10 tips to greater logo design

For the purpose of this post I’ll stick to guidelines to improve the standard and quality of your logos rather than how to design logos.

Tip number one:

Find out the different types of mediums on which the logo will be applied to, as this will also contribute to the restrictions on the logo’s complexity. It wouldn’t be good idea to have a detailed or illustrated logo that will be embroided on a uniform as it would not come out clearly.

Tip number two:

Research, research and do more research. This phases does not really entail any design skills but it’s critical as it ensures that you get to know and understand your client’s brand, their products / services and competitors more, which will also ensure that you don’t end up with a logo similar to those of your client’s competitors.

Tip number three:

Your top priority as a logo designer is to differentiate your client, brand A from brand B, C, D, E etc. So design to differentiate and communicate not to decorate.

Tip number four:

Make sure the logo works just as good in black and white.

Tip number five:

It’s NOT a must to illustrate the company’s products or services on your client’s logo, especially when their customers can tell from the name itself what your client’s company is all about. E.g XYZ Stationery doesn’t really need a scissor, ruler or pen etc. on their logo for customers to know what their trade is.

Tip number six:

Your logo should demonstrate more of your client’s ethos than their industry, this ensures a more custom-made and personalized logo.

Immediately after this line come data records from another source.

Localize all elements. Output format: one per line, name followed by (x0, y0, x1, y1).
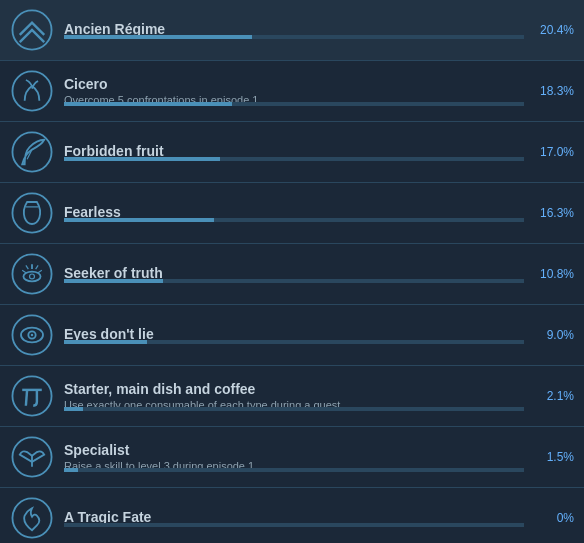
achievement-percent-tragic-fate: 0% (524, 511, 574, 525)
achievement-info-seeker-of-truth: Seeker of truth (64, 265, 524, 283)
achievement-percent-ancien-regime: 20.4% (524, 23, 574, 37)
achievement-row-cicero[interactable]: CiceroOvercome 5 confrontations in episo… (0, 61, 584, 122)
svg-point-1 (12, 71, 51, 110)
svg-line-13 (38, 270, 42, 272)
achievement-info-cicero: CiceroOvercome 5 confrontations in episo… (64, 76, 524, 106)
achievement-info-fearless: Fearless (64, 204, 524, 222)
achievement-percent-cicero: 18.3% (524, 84, 574, 98)
progress-bar-fill-fearless (64, 218, 214, 222)
achievement-icon-forbidden-fruit (10, 130, 54, 174)
achievement-name-cicero: Cicero (64, 76, 524, 92)
achievement-icon-cicero (10, 69, 54, 113)
progress-bar-bg-starter-main-dish (64, 407, 524, 411)
progress-bar-fill-ancien-regime (64, 35, 252, 39)
achievement-info-tragic-fate: A Tragic Fate (64, 509, 524, 527)
achievement-info-forbidden-fruit: Forbidden fruit (64, 143, 524, 161)
achievement-info-starter-main-dish: Starter, main dish and coffeeUse exactly… (64, 381, 524, 411)
achievement-icon-eyes-dont-lie (10, 313, 54, 357)
achievement-percent-eyes-dont-lie: 9.0% (524, 328, 574, 342)
achievement-row-fearless[interactable]: Fearless16.3% (0, 183, 584, 244)
achievement-percent-starter-main-dish: 2.1% (524, 389, 574, 403)
achievement-percent-fearless: 16.3% (524, 206, 574, 220)
svg-line-12 (22, 270, 26, 272)
achievement-row-starter-main-dish[interactable]: Starter, main dish and coffeeUse exactly… (0, 366, 584, 427)
achievement-icon-fearless (10, 191, 54, 235)
svg-point-17 (31, 334, 33, 336)
svg-point-7 (23, 272, 40, 282)
achievement-row-seeker-of-truth[interactable]: Seeker of truth10.8% (0, 244, 584, 305)
achievement-list[interactable]: Ancien Régime20.4% CiceroOvercome 5 conf… (0, 0, 584, 543)
progress-bar-fill-cicero (64, 102, 232, 106)
achievement-row-ancien-regime[interactable]: Ancien Régime20.4% (0, 0, 584, 61)
achievement-info-ancien-regime: Ancien Régime (64, 21, 524, 39)
achievement-info-specialist: SpecialistRaise a skill to level 3 durin… (64, 442, 524, 472)
achievement-row-specialist[interactable]: SpecialistRaise a skill to level 3 durin… (0, 427, 584, 488)
progress-bar-bg-seeker-of-truth (64, 279, 524, 283)
achievement-row-forbidden-fruit[interactable]: Forbidden fruit17.0% (0, 122, 584, 183)
achievement-name-starter-main-dish: Starter, main dish and coffee (64, 381, 524, 397)
progress-bar-fill-eyes-dont-lie (64, 340, 147, 344)
achievement-percent-specialist: 1.5% (524, 450, 574, 464)
achievement-info-eyes-dont-lie: Eyes don't lie (64, 326, 524, 344)
progress-bar-bg-cicero (64, 102, 524, 106)
progress-bar-bg-eyes-dont-lie (64, 340, 524, 344)
achievement-percent-seeker-of-truth: 10.8% (524, 267, 574, 281)
progress-bar-fill-seeker-of-truth (64, 279, 163, 283)
progress-bar-fill-forbidden-fruit (64, 157, 220, 161)
svg-line-20 (26, 390, 27, 406)
achievement-icon-starter-main-dish (10, 374, 54, 418)
svg-line-10 (26, 265, 28, 269)
achievement-name-specialist: Specialist (64, 442, 524, 458)
achievement-row-tragic-fate[interactable]: A Tragic Fate0% (0, 488, 584, 543)
achievement-icon-tragic-fate (10, 496, 54, 540)
svg-point-4 (12, 193, 51, 232)
progress-bar-fill-starter-main-dish (64, 407, 83, 411)
svg-point-8 (30, 274, 35, 279)
svg-point-18 (12, 376, 51, 415)
progress-bar-bg-specialist (64, 468, 524, 472)
progress-bar-bg-ancien-regime (64, 35, 524, 39)
achievement-percent-forbidden-fruit: 17.0% (524, 145, 574, 159)
achievement-row-eyes-dont-lie[interactable]: Eyes don't lie9.0% (0, 305, 584, 366)
svg-point-2 (12, 132, 51, 171)
progress-bar-bg-fearless (64, 218, 524, 222)
progress-bar-bg-forbidden-fruit (64, 157, 524, 161)
progress-bar-bg-tragic-fate (64, 523, 524, 527)
achievement-icon-seeker-of-truth (10, 252, 54, 296)
svg-line-11 (36, 265, 38, 269)
achievement-icon-specialist (10, 435, 54, 479)
progress-bar-fill-specialist (64, 468, 78, 472)
achievement-icon-ancien-regime (10, 8, 54, 52)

If the logo works well for company A and still works on company B (after just swapping the company names), then you’ve developed industry based logo rather than a brand personalized logo – which is as bad as using clipart.

Tip number seven:

The logo must be scalable without losing detail, it must still be recognizable when scaled down and applied to smaller mediums, i.e business cards.

Tip number eight:

Keep it as simple as possible, the aim is to create an icon not an artwork.

Tip number nine:

Try to shy away from using free fonts on logos all the time.

Tip number ten:

Don’t be a trend follower, as trends are short-lived and a good logo should be timeless.